No one on earth is more a product of their culture than a 7th grader. Lacking any self-identity they pretty much exist as a vessel for peer pressure to act on. My girlfriend teaches 7th grade at a public school in Oakland and she reports that just like students in middle-class schools her students enthusiastically want to go to college. And like middle-class students they also generally lack the long-term vision to study hard so they can get the grades they need to get there. The difference is that their parents generally don't give them the kind of incentives they need to achieve. For some, it's easier to accuse a teacher of racism than it is to take responsibility for a child's bad behavior. It's easier to say "It's in God's hands" than to force their child to study for the test. And all the while these kids have to deal with unstable home lives, bad nutrition and high-crime neighborhoods.

It's not that the culture doesn't value academic achievement. It's that the members don't understand what they need to do to achieve it and they face a whole bunch of additional obstacles besides that.
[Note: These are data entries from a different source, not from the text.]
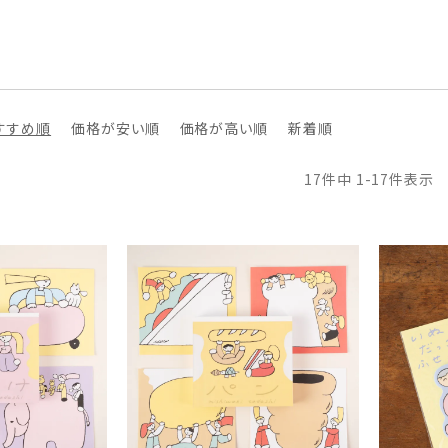
すすめ順
価格が安い順
価格が高い順
新着順
17
件中
1
-
17
件表示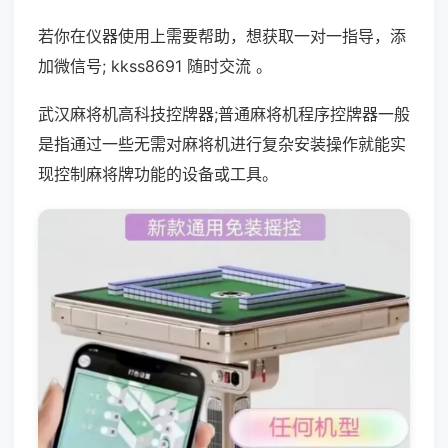
若你在仪器使用上需要帮助，想获取一对一指导，添
加微信号; kkss8691 随时交流 。
武汉麻将机高科技控牌器;普通麻将机程序控牌器一般
是指通过一些无需对麻将机进行复杂安装操作就能实
现控制麻将牌功能的设备或工具。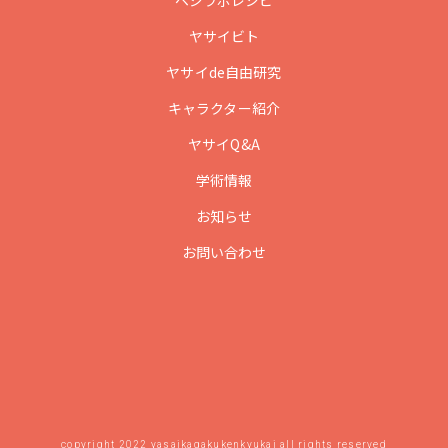
ベジラボレシピ
ヤサイビト
ヤサイde自由研究
キャラクター紹介
ヤサイQ&A
学術情報
お知らせ
お問い合わせ
copyright 2022 yasaikagakukenkyukai all rights reserved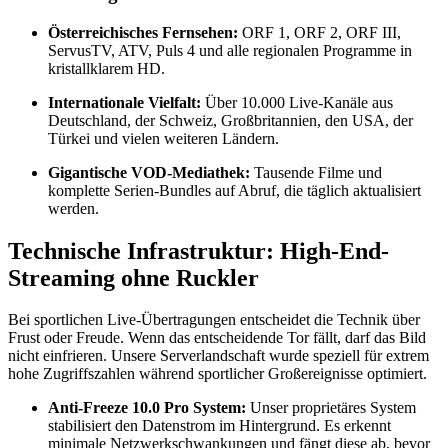
Österreichisches Fernsehen:
ORF 1, ORF 2, ORF III,
ServusTV, ATV, Puls 4 und alle regionalen Programme in
kristallklarem HD.
Internationale Vielfalt:
Über 10.000 Live-Kanäle aus
Deutschland, der Schweiz, Großbritannien, den USA, der
Türkei und vielen weiteren Ländern.
Gigantische VOD-Mediathek:
Tausende Filme und
komplette Serien-Bundles auf Abruf, die täglich aktualisiert
werden.
Technische Infrastruktur: High-End-
Streaming ohne Ruckler
Bei sportlichen Live-Übertragungen entscheidet die Technik über
Frust oder Freude. Wenn das entscheidende Tor fällt, darf das Bild
nicht einfrieren. Unsere Serverlandschaft wurde speziell für extrem
hohe Zugriffszahlen während sportlicher Großereignisse optimiert.
Anti-Freeze 10.0 Pro System:
Unser proprietäres System
stabilisiert den Datenstrom im Hintergrund. Es erkennt
minimale Netzwerkschwankungen und fängt diese ab, bevor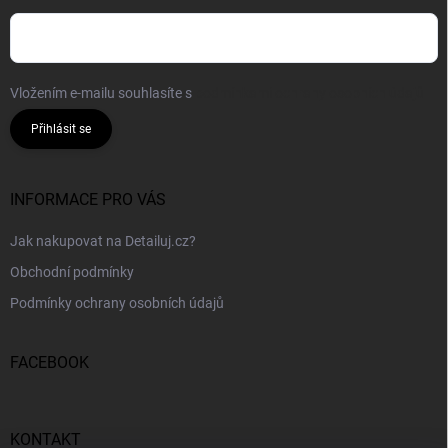
Vložením e-mailu souhlasíte s
podmínkami ochrany osobních údajů
Přihlásit se
INFORMACE PRO VÁS
Jak nakupovat na Detailuj.cz?
Obchodní podmínky
Podmínky ochrany osobních údajů
FACEBOOK
KONTAKT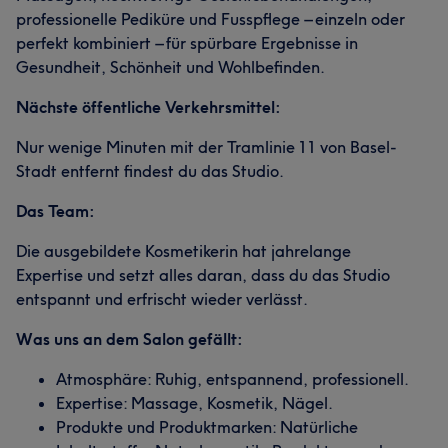
professionelle Pediküre und Fusspflege – einzeln oder
perfekt kombiniert – für spürbare Ergebnisse in
Gesundheit, Schönheit und Wohlbefinden.
Nächste öffentliche Verkehrsmittel:
Nur wenige Minuten mit der Tramlinie 11 von Basel-
Stadt entfernt findest du das Studio.
Das Team:
Die ausgebildete Kosmetikerin hat jahrelange
Expertise und setzt alles daran, dass du das Studio
entspannt und erfrischt wieder verlässt.
Was uns an dem Salon gefällt:
Atmosphäre: Ruhig, entspannend, professionell.
Expertise: Massage, Kosmetik, Nägel.
Produkte und Produktmarken: Natürliche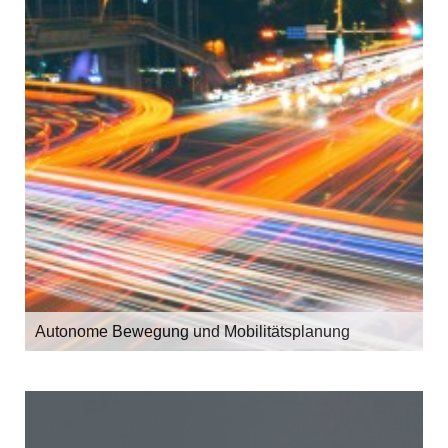
Autonome Bewegung und Mobilitätsplanung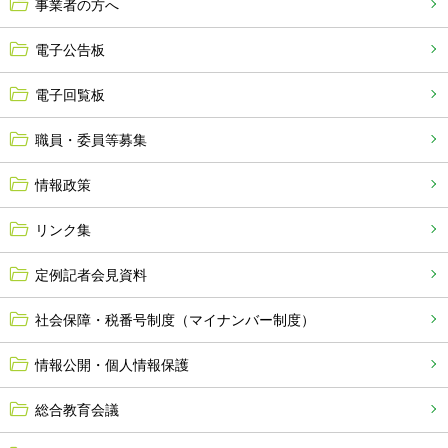
事業者の方へ
電子公告板
電子回覧板
職員・委員等募集
情報政策
リンク集
定例記者会見資料
社会保障・税番号制度（マイナンバー制度）
情報公開・個人情報保護
総合教育会議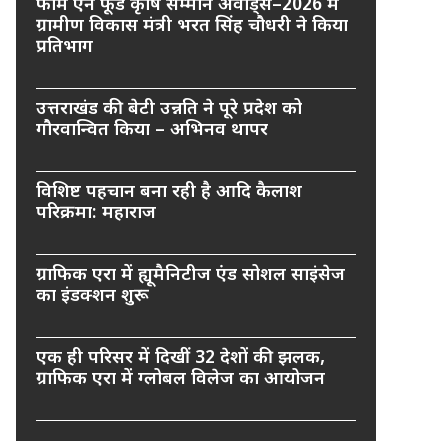
फार्म एन फूड कृषि सम्मान अवार्ड्स–2026 में
ग्रामीण विकास मंत्री भरत सिंह चौधरी ने किया
प्रतिभाग
उत्तराखंड की बेटी उन्नति ने पूरे प्रदेश को
गौरवान्वित किया – अभिनव थापर
विशिष्ट पहचान बना रही है आदि कैलाश
परिक्रमा: महाराज
ग्राफिक एरा में ह्यूमैनिटीज एंड सोशल साइंसेज
का इंडक्शन शुरू
एक ही परिसर में दिखीं 32 देशों की झलक,
ग्राफिक एरा में ग्लोबल विलेज का आयोजन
That leaves the question of how to fix it. On that score I don't really know. As far as I can tell conservative policy circles think it can be fixed by encouraging marriage (and discouraging teenage pregnancy as long as it doesn't involve sex ed), reducing dependency on government programs, reinging in teachers unions, and instituting school vouchers. The liberal plans basically break down into two camps: help individuals to move out of the ghetto, or try to fix the whole ghetto in the first place. In the upcoming primary these two views are represented by Edwards and Obama alternate plans to fight poverty.

*All the studies (PDF) I’ve seen show Hispanics are learning English just as fast as previous immigrants did though they tend to be bilingual longer.